───── Information provided

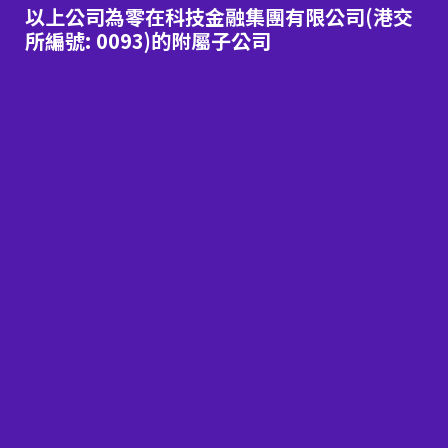
以上公司為零在科技金融集團有限公司(港交
所編號: 0093)的附屬子公司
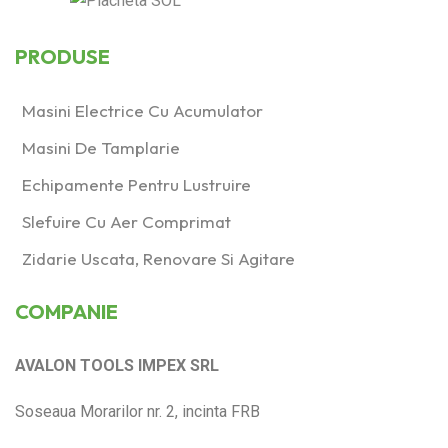
PRODUSE
Masini Electrice Cu Acumulator
Masini De Tamplarie
Echipamente Pentru Lustruire
Slefuire Cu Aer Comprimat
Zidarie Uscata, Renovare Si Agitare
COMPANIE
AVALON TOOLS IMPEX SRL
Soseaua Morarilor nr. 2, incinta FRB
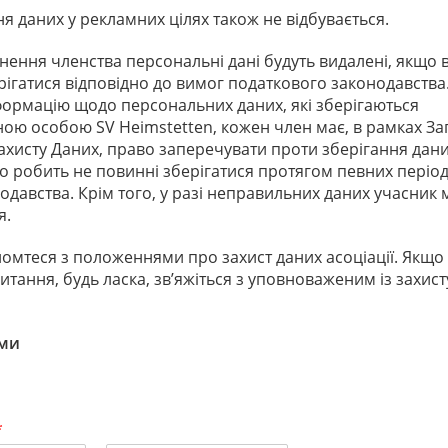
я даних у рекламних цілях також не відбувається.
нення членства персональні дані будуть видалені, якщо 
рігатися відповідно до вимог податкового законодавства
формацію щодо персональних даних, які зберігаються
ною особою SV Heimstetten, кожен член має, в рамках За
хисту Даних, право заперечувати проти зберігання дани
о робить не повинні зберігатися протягом певних період
одавства. Крім того, у разі неправильних даних учасник 
я.
омтеся з положеннями про захист даних асоціації. Якщо 
итання, будь ласка, зв’яжіться з уповноваженим із захист
ами
*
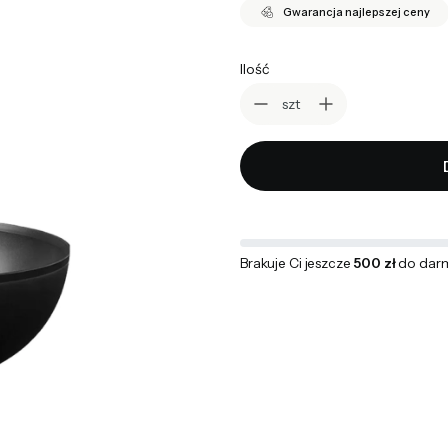
Gwarancja najlepszej ceny
Ilość
szt
Brakuje Ci jeszcze
500 zł
do dar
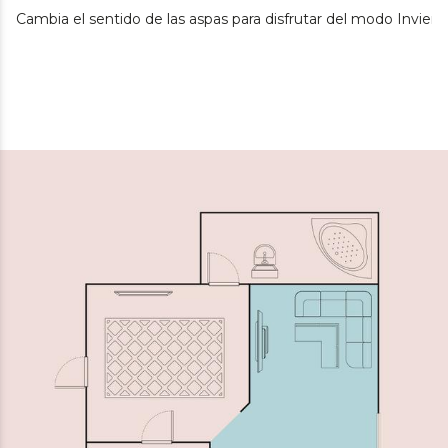
Cambia el sentido de las aspas para disfrutar del modo Inviern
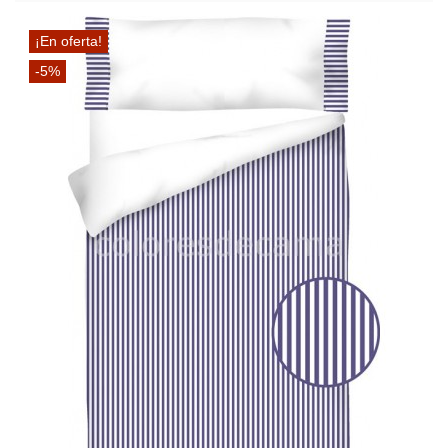
¡En oferta!
-5%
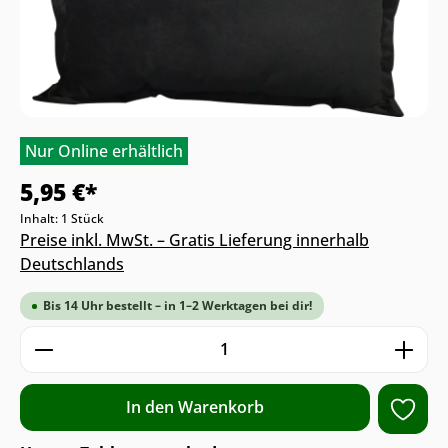
Nur Online erhältlich
5,95 €*
Inhalt:
1 Stück
Preise inkl. MwSt. – Gratis Lieferung innerhalb
Deutschlands
Bis 14 Uhr bestellt – in 1–2 Werktagen bei dir!
Produkt Anzahl: Gib den gewünschten We
In den Warenkorb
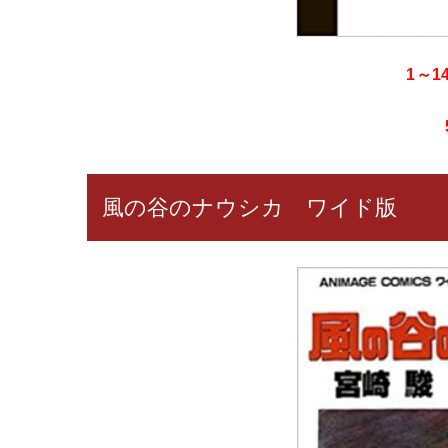
1～1
風の谷のナウシカ ワイド版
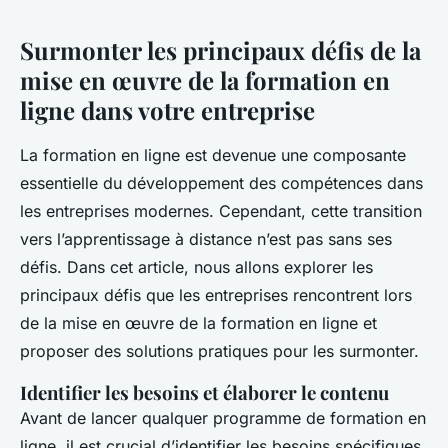
Surmonter les principaux défis de la
mise en œuvre de la formation en
ligne dans votre entreprise
La formation en ligne est devenue une composante
essentielle du développement des compétences dans
les entreprises modernes. Cependant, cette transition
vers l’apprentissage à distance n’est pas sans ses
défis. Dans cet article, nous allons explorer les
principaux défis que les entreprises rencontrent lors
de la mise en œuvre de la formation en ligne et
proposer des solutions pratiques pour les surmonter.
Identifier les besoins et élaborer le contenu
Avant de lancer qualquer programme de formation en
ligne, il est crucial d’identifier les besoins spécifiques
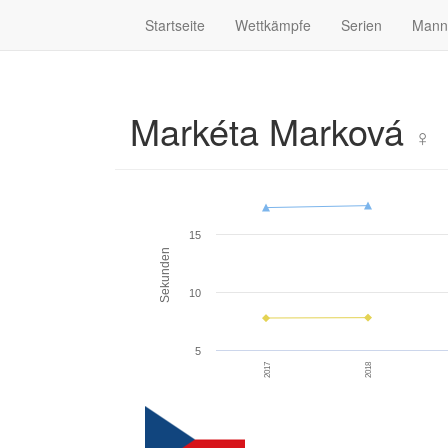
Startseite
Wettkämpfe
Serien
Mann
Markéta Marková
♀
15
Sekunden
10
5
2017
2018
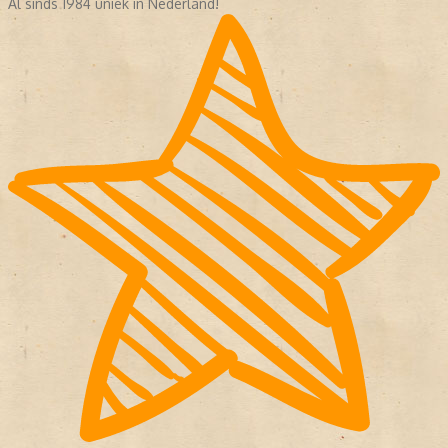
Al sinds 1984 uniek in Nederland!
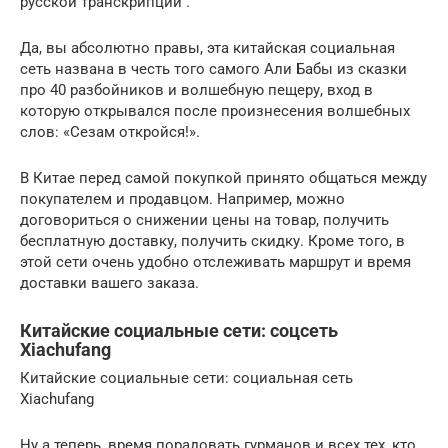
русской транскрипции .
Да, вы абсолютно правы, эта китайская социальная
сеть названа в честь того самого Али Бабы из сказки
про 40 разбойников и волшебную пещеру, вход в
которую открывался после произнесения волшебных
слов: «Сезам откройся!».
В Китае перед самой покупкой принято общаться между
покупателем и продавцом. Например, можно
договориться о снижении цены на товар, получить
бесплатную доставку, получить скидку. Кроме того, в
этой сети очень удобно отслеживать маршрут и время
доставки вашего заказа.
Китайские социальные сети: соцсеть
Xiachufang
Китайские социальные сети: социальная сеть
Xiachufang
Ну а теперь, время порадовать гурманов и всех тех, кто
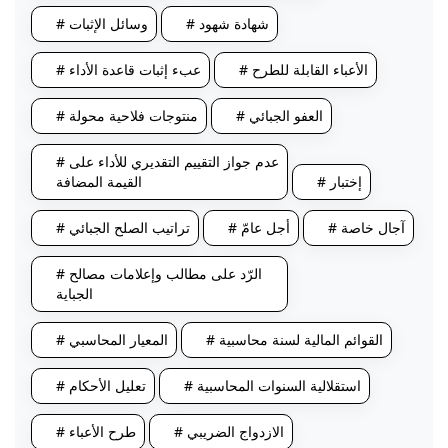
# شهادة شهود
# وسائل الإثبات
# الأعباء القابلة للطرح
# عبء إثبات قاعدة الأداء
# العفو الجبائي
# منتوجات فلاحية محولة
# عدم جواز التقييم التقديري للأداء على
# إختبار
القيمة المضافة
# آجال خاصة
# أجل عامّ
# تراتيب الصلح الجبائي
# الرّد على مطالب وإعلامات مصالح
الجباية
# القوائم المالية لسنة محاسبية
# المعيار المحاسبي
# استقلالية السنوات المحاسبية
# تعليل الأحكام
# الازدواج الضريبي
# طرح الأعباء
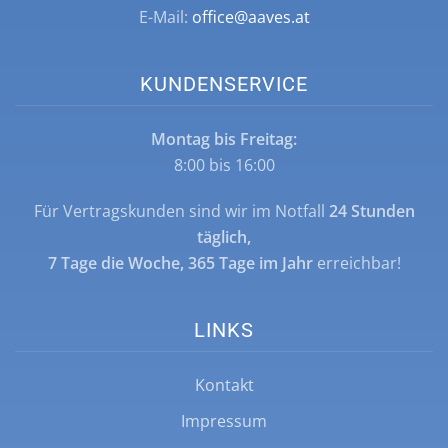
E-Mail:
office@aaves.at
KUNDENSERVICE
Montag bis Freitag:
8:00 bis 16:00
Für Vertragskunden sind wir im Notfall
24 Stunden
täglich,
7 Tage die Woche, 365 Tage im Jahr
erreichbar!
LINKS
Kontakt
Impressum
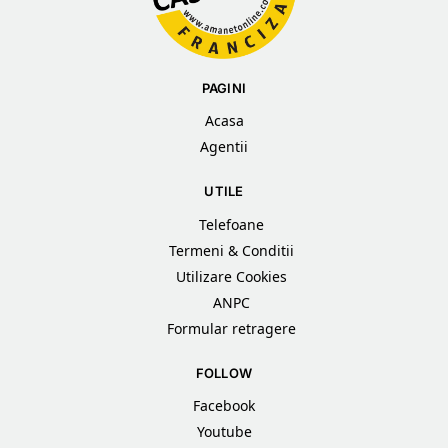
PAGINI
Acasa
Agentii
UTILE
Telefoane
Termeni & Conditii
Utilizare Cookies
ANPC
Formular retragere
FOLLOW
Facebook
Youtube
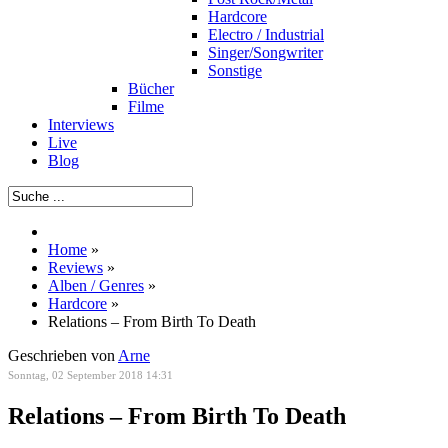
Hardcore
Electro / Industrial
Singer/Songwriter
Sonstige
Bücher
Filme
Interviews
Live
Blog
Home
»
Reviews
»
Alben / Genres
»
Hardcore
»
Relations – From Birth To Death
Geschrieben von
Arne
Sonntag, 02 September 2018 14:31
Relations – From Birth To Death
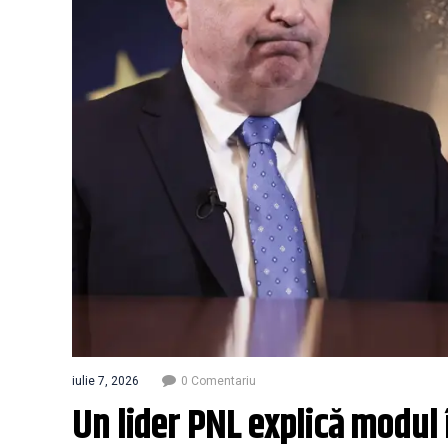
iulie 7, 2026
0 Comentariu
Un lider PNL explică modul 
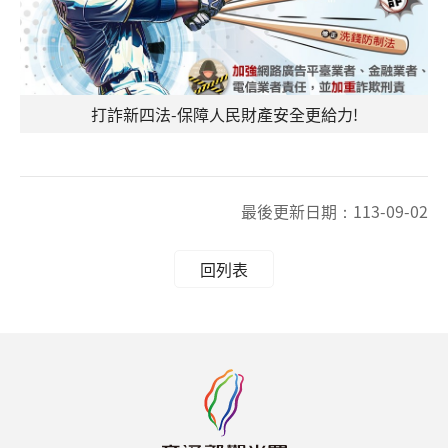
打詐新四法-保障人民財產安全更給力!
最後更新日期：
113-09-02
回列表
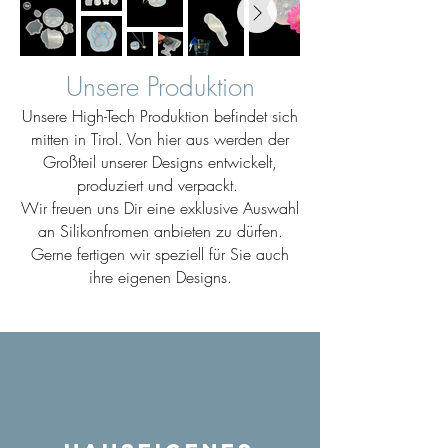
Unsere Produktion
Unsere High-Tech Produktion befindet sich
mitten in Tirol. Von hier aus werden der
Großteil unserer Designs entwickelt,
produziert und verpackt.
Wir freuen uns Dir eine exklusive Auswahl
an Silikonfromen anbieten zu dürfen.
Gerne fertigen wir speziell für Sie auch
ihre eigenen Designs.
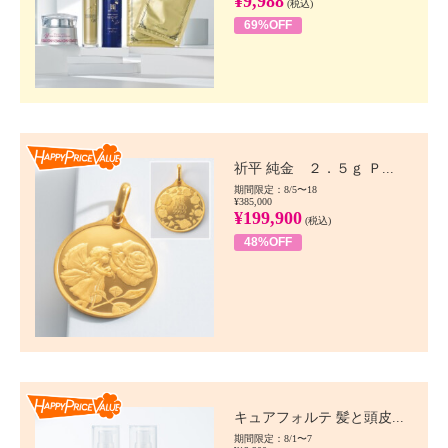
¥9,988
(税込)
69%OFF
Happy Price value
祈平 純金 ２．５ｇ Ｐ...
期間限定：8/5〜18
¥385,000
¥199,900
(税込)
48%OFF
Happy Price value
キュアフォルテ 髪と頭皮...
期間限定：8/1〜7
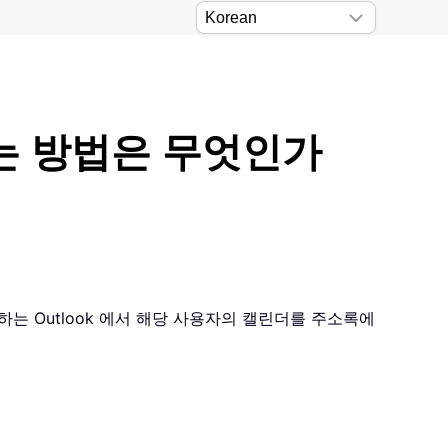
여는 방법은 무엇인가
하는 Outlook 에서 해당 사용자의 캘린더를 주소록에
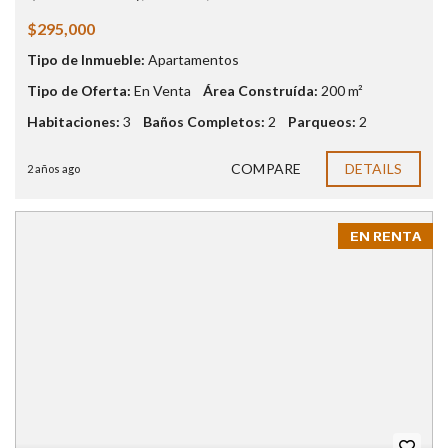
$295,000
Tipo de Inmueble:
Apartamentos
Tipo de Oferta:
En Venta
Área Construída:
200 m²
Habitaciones:
3
Baños Completos:
2
Parqueos:
2
COMPARE
DETAILS
2 años ago
EN RENTA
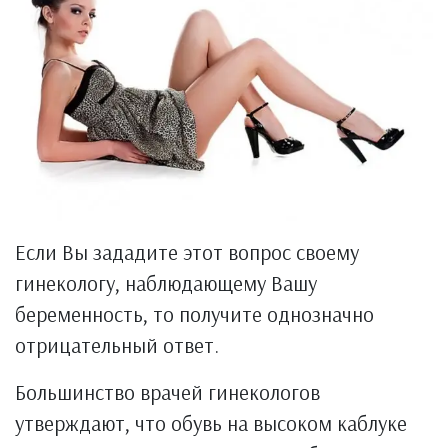
Если Вы зададите этот вопрос своему
гинекологу, наблюдающему Вашу
беременность, то получите однозначно
отрицательный ответ.
Большинство врачей гинекологов
утверждают, что обувь на высоком каблуке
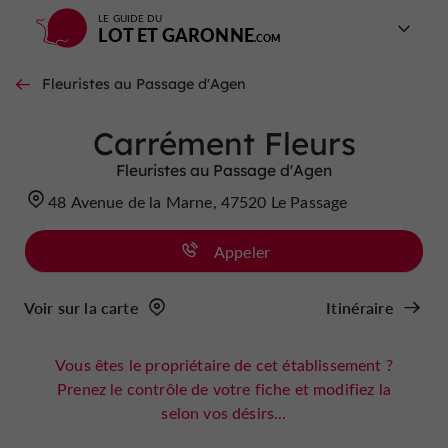
LE GUIDE DU
LOT ET GARONNE
Fleuristes au Passage d'Agen
Carrément Fleurs
Fleuristes au Passage d'Agen
48 Avenue de la Marne, 47520 Le Passage
Appeler
Voir sur la carte
Itinéraire
Vous êtes le propriétaire de cet établissement ?
Prenez le contrôle de votre fiche et modifiez la
selon vos désirs...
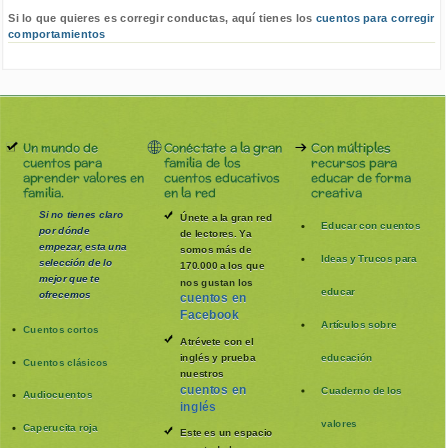
Si lo que quieres es corregir conductas, aquí tienes los
cuentos para corregir
comportamientos
Un mundo de
Conéctate a la gran
Con múltiples
cuentos para
familia de los
recursos para
aprender valores en
cuentos educativos
educar de forma
familia.
en la red
creativa
Si no tienes claro
Únete a la gran red
Educar con cuentos
por dónde
de lectores. Ya
empezar, esta una
somos más de
Ideas y Trucos para
selección de lo
170.000 a los que
mejor que te
nos gustan los
educar
ofrecemos
cuentos en
Facebook
Artículos sobre
Cuentos cortos
Atrévete con el
inglés y prueba
educación
Cuentos clásicos
nuestros
cuentos en
Cuaderno de los
Audiocuentos
inglés
valores
Caperucita roja
Este es un espacio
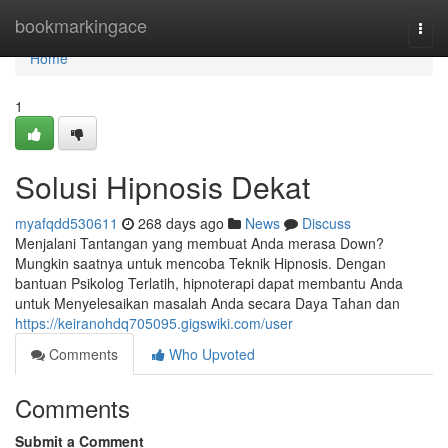
Home
bookmarkingace
Togg
navi
Home
1
Solusi Hipnosis Dekat
myafqdd530611
268 days ago
News
Discuss
Menjalani Tantangan yang membuat Anda merasa Down?
Mungkin saatnya untuk mencoba Teknik Hipnosis. Dengan
bantuan Psikolog Terlatih, hipnoterapi dapat membantu Anda
untuk Menyelesaikan masalah Anda secara Daya Tahan dan
https://keiranohdq705095.gigswiki.com/user
Comments
Who Upvoted
Comments
Submit a Comment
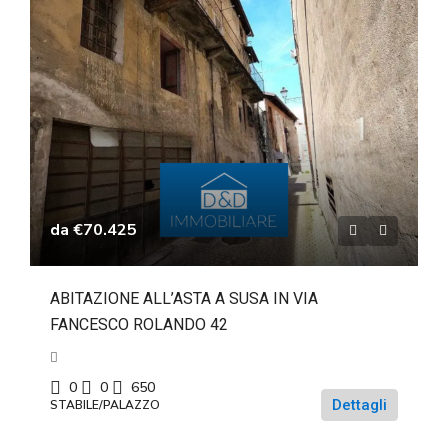
da
€70.425
ABITAZIONE ALL’ASTA A SUSA IN VIA
FANCESCO ROLANDO 42
0
0
650
Dettagli
STABILE/PALAZZO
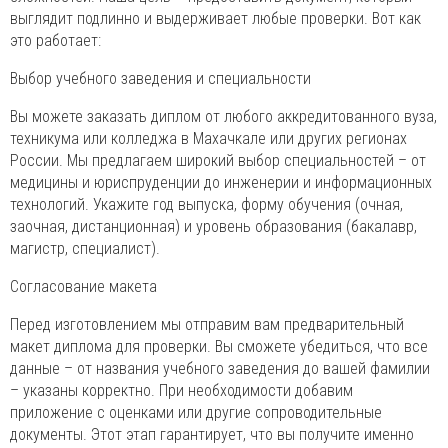
выглядит подлинно и выдерживает любые проверки. Вот как
это работает:
Выбор учебного заведения и специальности
Вы можете заказать диплом от любого аккредитованного вуза,
техникума или колледжа в Махачкале или других регионах
России. Мы предлагаем широкий выбор специальностей – от
медицины и юриспруденции до инженерии и информационных
технологий. Укажите год выпуска, форму обучения (очная,
заочная, дистанционная) и уровень образования (бакалавр,
магистр, специалист).
Согласование макета
Перед изготовлением мы отправим вам предварительный
макет диплома для проверки. Вы сможете убедиться, что все
данные – от названия учебного заведения до вашей фамилии
– указаны корректно. При необходимости добавим
приложение с оценками или другие сопроводительные
документы. Этот этап гарантирует, что вы получите именно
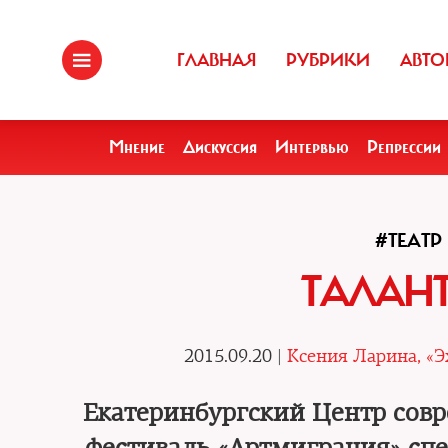
ГЛАВНАЯ
РУБРИКИ
АВТО
Мнение
Дискуссия
Интервью
Репрессии
#ТЕАТР
ТАЛАНТ
2015.09.20 |
Ксения Ларина, «
Екатеринбургский Центр совр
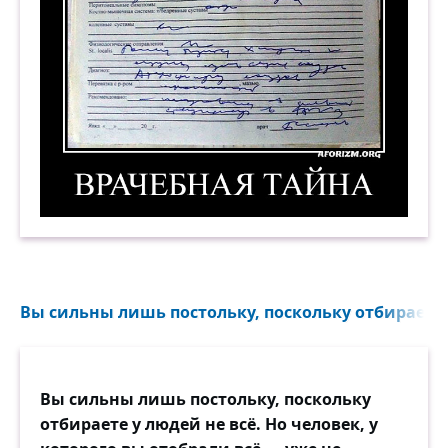
Врачебная тайна. Демотиватор
Вы сильны лишь постольку, поскольку отбираете у
Вы сильны лишь постольку, поскольку
отбираете у людей не всё. Но человек, у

──────────

Look above for the line with "Produkt Anzahl: Gib den gewünschten We" and the line with "principaux défis que"; set down those two lines and all lines between them exactly, without pictures and without anything else.

* Reply
Produkt Anzahl: Gib den gewünschten We
In den Warenkorb
1～1
風の谷のナウシカ ワイド版
Surmonter les principaux défis de la
mise en œuvre de la formation en
ligne dans votre entreprise
La formation en ligne est devenue une composante
essentielle du développement des compétences dans
les entreprises modernes. Cependant, cette transition
vers l’apprentissage à distance n’est pas sans ses
défis. Dans cet article, nous allons explorer les
principaux défis que les entreprises rencontrent lors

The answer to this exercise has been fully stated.